Ibuk teriak histeris. Baru saja mereka ngobrol tentang perkembangan warung kelontong, tentang usaha bengkelnya, sepuluh menit kemudian Ayah terjatuh di kamar mandi. Sempat dilarikan ke rumah sakit, namun jiwanya tidak tertolong.

"Aku tidak bisa hidup tanpamu, Yah," kata Ibu di depan jenazah Ayah waktu itu. Ibu sangat shock, air matanya mengalir deras, berkali-kali pingsan, beliau sangat terpukul.

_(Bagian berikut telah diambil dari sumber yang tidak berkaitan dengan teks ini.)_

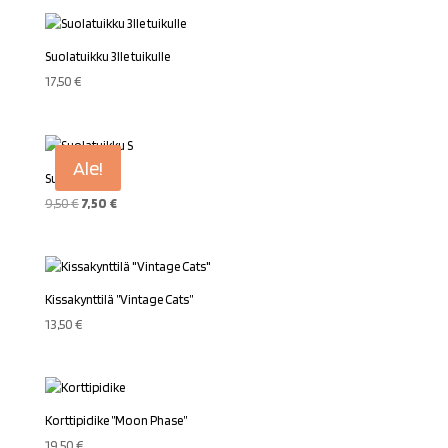
Suolatuikku 3lle tuikulle
17,50
€
Ale!
Suolatuikku S
Alkuperäinen
Nykyinen
9,50
€
7,50
€
hinta
hinta
oli:
on:
9,50 €.
7,50 €.
Kissakynttilä ”Vintage Cats”
13,50
€
Korttipidike ”Moon Phase”
19,50
€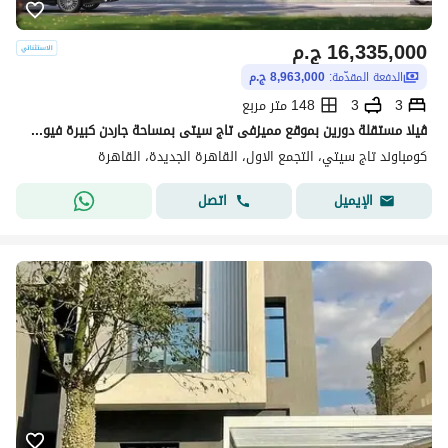
16,335,000
ج.م
الدفعة المقدّمة:
8,963,000 ج.م
3
3
148 متر مربع
ڤيلا مستقلة دورين بموقع مميزفى تاج سيتى بمساحة جاردن كبيرة فيوعلى مساحات خضرة باقل مقدم و استلام قريب
كومباوند تاج سيتي، التجمع الاول، القاهرة الجديدة، القاهرة
اتصل
الإيميل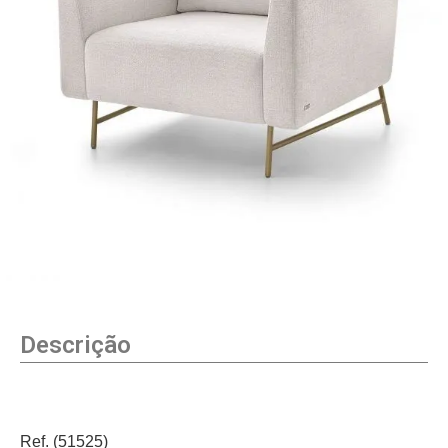
Descrição
Ref. (51525)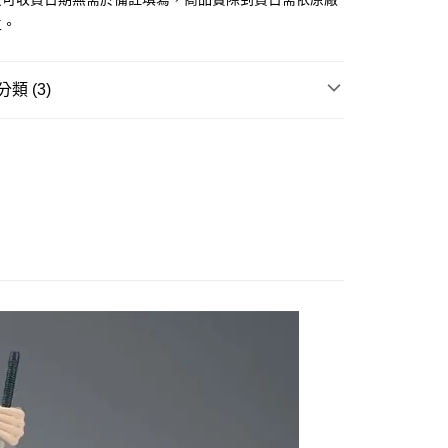
主。
取貨付款(舊)
0，滿NT$3,000(含以上)免運費
類 (3)
後全家取貨(舊)
邊▸
日本動漫 周邊商品
火影忍者
0，滿NT$3,000(含以上)免運費
賣中
🔥最新預購商品
1取貨付款(舊)
品牌▸
BANPRESTO
0，滿NT$3,000(含以上)免運費
7-11取貨(舊)
0，滿NT$3,000(含以上)免運費
舊)
20，滿NT$3,000(含以上)免運費
離島)(舊)
60，滿NT$3,000(含以上)免運費
自取，需自備購物袋取貨唷。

Ibu menjadi janda diusia muda, Ibu harus membanting tulang, menghidupi dua anak kecil yang masih membutuhkan biaya, perhatian, dan kasih sayang. Dengan gigih Ibu membesarkan warung kelontong untuk membiayai kami berdua.

Waktu itu aku dan Mas Fadli masih kecil belum tahu arti kehilangan seorang Ayah. Kami juga tidak bisa membantu Ibu bekerja, Ibu hanya ditemani Mbok Rah yang selama ini masih setia ikut mendampingi Ibu.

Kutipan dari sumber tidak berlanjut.